Mr. Scotting, where do you see the most attractive growth opportunities for Aurubis?
William Scotting (WS): We are gradually developing from a copper producer into a multi-metal processor. This offers a variety of possibilities for internal and external growth alike. With our main metal, copper, we are already positioned in areas of future growth. For example, electric vehicles, digitalization, and urbanization are just three of the big trends from which we will benefit to an every greater extent as time goes on. Furthermore, increasingly complex raw materials should allow us to provide solutions to our business partners and extract more valuable elements in the future. This opens up new opportunities for us.
In what areas could growth through partnerships or acquisitions be considered?
WS: There are a number of opportunities along our flow sheet to add value in a sensible way. We see interesting options in multi-metal recycling in particular, especially given the rising interest in matters of sustainability. As the world’s largest recycler, we already have a great deal of internal expertise and a leading market position that we would like to expand.
What are your acquisition criteria?
WS: Aurubis has its roots in Hamburg, and we maintain a pragmatic, Hanseatic approach in M&A topics as well. As such, we want each of our acquisitions to create value, enhance our sustainability, and contribute to our multi-metal strategy. We should also understand the risks involved and how to mitigate these. Geopolitically, this means that we favor regions that are fundamentally politically stable. Aurubis thinks in the long term and therefore needs the security to be able to plan. A stable energy supply is highly relevant to us in this regard. Last but not least, there’s the question of logistics: We consider companies that could be easily integrated into our existing network of Group companies to be especially interesting.

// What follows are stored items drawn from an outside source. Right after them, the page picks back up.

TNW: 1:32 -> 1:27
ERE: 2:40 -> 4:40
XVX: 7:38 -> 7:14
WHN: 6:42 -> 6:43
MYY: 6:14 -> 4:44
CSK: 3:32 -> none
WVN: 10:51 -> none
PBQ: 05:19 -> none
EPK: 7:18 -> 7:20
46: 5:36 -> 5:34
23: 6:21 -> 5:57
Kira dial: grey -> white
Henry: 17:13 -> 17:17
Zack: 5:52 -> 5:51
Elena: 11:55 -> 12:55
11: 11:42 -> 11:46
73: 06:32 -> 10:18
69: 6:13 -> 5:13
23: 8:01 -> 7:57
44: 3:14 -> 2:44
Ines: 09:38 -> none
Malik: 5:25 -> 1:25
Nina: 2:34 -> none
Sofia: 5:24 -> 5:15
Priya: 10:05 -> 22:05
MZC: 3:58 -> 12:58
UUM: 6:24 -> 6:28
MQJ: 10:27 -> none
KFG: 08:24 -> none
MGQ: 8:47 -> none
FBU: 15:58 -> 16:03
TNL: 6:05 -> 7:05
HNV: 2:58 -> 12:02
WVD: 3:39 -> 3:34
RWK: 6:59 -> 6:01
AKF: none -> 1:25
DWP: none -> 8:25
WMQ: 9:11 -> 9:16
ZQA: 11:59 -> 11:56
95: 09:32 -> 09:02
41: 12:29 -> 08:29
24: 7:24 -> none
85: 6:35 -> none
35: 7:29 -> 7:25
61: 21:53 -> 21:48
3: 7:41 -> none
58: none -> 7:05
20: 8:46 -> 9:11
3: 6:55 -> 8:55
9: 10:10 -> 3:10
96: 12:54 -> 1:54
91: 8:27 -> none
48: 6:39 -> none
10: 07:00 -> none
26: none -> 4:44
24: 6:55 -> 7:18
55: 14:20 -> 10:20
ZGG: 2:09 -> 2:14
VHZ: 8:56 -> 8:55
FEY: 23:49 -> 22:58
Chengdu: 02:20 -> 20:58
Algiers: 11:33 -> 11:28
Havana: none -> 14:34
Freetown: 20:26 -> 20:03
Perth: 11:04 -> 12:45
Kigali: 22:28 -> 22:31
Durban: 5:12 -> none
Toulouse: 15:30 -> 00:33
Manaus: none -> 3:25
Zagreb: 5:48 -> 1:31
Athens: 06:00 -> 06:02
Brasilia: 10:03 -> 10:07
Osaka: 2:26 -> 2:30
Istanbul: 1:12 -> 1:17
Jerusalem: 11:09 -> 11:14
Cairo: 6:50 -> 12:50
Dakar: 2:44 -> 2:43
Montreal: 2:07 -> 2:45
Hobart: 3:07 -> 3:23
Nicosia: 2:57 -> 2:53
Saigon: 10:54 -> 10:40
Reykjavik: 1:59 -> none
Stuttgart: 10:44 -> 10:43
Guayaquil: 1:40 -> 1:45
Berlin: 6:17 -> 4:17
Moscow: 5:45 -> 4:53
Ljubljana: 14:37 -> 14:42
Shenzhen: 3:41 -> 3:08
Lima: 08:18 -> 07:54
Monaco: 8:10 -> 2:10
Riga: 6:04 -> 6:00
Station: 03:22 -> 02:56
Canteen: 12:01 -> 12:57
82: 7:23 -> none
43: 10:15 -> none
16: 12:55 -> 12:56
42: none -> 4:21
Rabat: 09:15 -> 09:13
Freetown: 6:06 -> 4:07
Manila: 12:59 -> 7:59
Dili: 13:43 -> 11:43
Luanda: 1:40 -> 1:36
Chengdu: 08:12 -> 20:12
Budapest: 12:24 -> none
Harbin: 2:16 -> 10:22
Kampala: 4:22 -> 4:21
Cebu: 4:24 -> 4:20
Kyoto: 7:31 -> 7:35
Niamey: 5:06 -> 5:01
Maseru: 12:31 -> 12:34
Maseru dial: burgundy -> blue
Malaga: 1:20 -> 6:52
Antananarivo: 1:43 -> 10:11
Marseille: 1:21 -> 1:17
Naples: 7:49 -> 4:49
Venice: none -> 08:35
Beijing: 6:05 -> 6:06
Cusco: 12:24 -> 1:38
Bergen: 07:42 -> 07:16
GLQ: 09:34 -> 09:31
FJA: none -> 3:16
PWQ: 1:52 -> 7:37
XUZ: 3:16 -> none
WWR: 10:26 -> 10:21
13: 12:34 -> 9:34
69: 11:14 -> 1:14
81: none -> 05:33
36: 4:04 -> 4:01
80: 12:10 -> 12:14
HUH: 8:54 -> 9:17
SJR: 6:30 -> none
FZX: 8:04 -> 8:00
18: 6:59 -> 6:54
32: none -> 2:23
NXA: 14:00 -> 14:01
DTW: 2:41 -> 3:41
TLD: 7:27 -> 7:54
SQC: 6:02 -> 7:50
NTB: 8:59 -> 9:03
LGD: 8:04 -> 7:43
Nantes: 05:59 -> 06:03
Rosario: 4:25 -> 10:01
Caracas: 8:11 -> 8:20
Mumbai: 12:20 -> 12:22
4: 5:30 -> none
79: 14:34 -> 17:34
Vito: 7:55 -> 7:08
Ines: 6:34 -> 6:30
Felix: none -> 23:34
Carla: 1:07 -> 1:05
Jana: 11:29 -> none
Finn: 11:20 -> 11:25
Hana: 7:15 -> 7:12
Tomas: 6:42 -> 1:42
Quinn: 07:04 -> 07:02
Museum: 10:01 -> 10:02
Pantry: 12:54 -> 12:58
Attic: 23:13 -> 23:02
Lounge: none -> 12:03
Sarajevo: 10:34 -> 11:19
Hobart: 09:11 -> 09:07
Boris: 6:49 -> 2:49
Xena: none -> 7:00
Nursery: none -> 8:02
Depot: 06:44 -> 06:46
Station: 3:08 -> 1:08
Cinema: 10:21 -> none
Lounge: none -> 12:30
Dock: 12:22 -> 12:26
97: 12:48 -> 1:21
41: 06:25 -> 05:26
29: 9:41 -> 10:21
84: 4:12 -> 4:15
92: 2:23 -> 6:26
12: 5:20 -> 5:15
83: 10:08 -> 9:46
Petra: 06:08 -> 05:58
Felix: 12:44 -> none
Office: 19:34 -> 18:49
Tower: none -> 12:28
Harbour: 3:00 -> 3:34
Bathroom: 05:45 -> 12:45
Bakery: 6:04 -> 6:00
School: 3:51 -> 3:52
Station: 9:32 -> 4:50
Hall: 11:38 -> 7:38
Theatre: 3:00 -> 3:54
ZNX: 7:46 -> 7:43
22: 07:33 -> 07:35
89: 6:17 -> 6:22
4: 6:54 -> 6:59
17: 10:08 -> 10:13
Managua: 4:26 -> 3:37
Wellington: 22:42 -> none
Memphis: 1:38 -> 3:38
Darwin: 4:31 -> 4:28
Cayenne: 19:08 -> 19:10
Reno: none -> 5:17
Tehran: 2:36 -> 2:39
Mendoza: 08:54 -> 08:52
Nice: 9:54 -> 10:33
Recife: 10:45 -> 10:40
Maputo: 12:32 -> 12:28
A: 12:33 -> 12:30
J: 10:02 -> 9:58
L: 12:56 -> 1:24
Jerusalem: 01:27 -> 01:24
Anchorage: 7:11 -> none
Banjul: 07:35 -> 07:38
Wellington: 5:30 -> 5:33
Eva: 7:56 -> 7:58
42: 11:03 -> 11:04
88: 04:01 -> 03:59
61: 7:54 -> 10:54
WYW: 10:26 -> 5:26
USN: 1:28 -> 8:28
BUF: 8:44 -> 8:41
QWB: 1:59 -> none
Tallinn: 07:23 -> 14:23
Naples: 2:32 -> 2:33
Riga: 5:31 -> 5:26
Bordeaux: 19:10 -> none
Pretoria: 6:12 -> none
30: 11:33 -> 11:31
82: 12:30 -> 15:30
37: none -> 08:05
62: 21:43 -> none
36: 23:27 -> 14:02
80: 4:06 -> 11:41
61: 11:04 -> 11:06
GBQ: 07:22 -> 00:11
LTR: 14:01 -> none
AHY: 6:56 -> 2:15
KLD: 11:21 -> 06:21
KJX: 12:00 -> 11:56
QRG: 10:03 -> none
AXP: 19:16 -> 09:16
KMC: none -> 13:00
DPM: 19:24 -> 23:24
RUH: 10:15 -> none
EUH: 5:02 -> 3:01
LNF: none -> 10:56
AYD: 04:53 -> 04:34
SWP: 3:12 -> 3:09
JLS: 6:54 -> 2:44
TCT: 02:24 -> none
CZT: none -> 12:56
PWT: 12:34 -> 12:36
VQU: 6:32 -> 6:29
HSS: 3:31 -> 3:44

Is Aurubis capable of integrating larger companies as well?
WS: I think that taking a look at our plant in Bulgaria clearly answers this question. Acquired in 2008, the smelter is now one of the most modern in Europe. Thanks to the latest capacity optimization, Pirdop now even has a higher concentrate throughput than the parent plant in Hamburg. At the same time, our Bulgarian plant is one of the most environmentally friendly in the world, and it fulfills our high efficiency requirements, making it a real M&A success story. It illustrates well that we can transfer our expertise and our skills within the Group, enabling organic growth. Together with additional acquisitions that we’ve made in the past, such as the recycling specialist Hüttenwerke Kayser in Lünen, our plants in Olen and Avellino, and the very recent acquisition of Deutsche Giessdraht, we have created a highly efficient and integrated setup in the Group.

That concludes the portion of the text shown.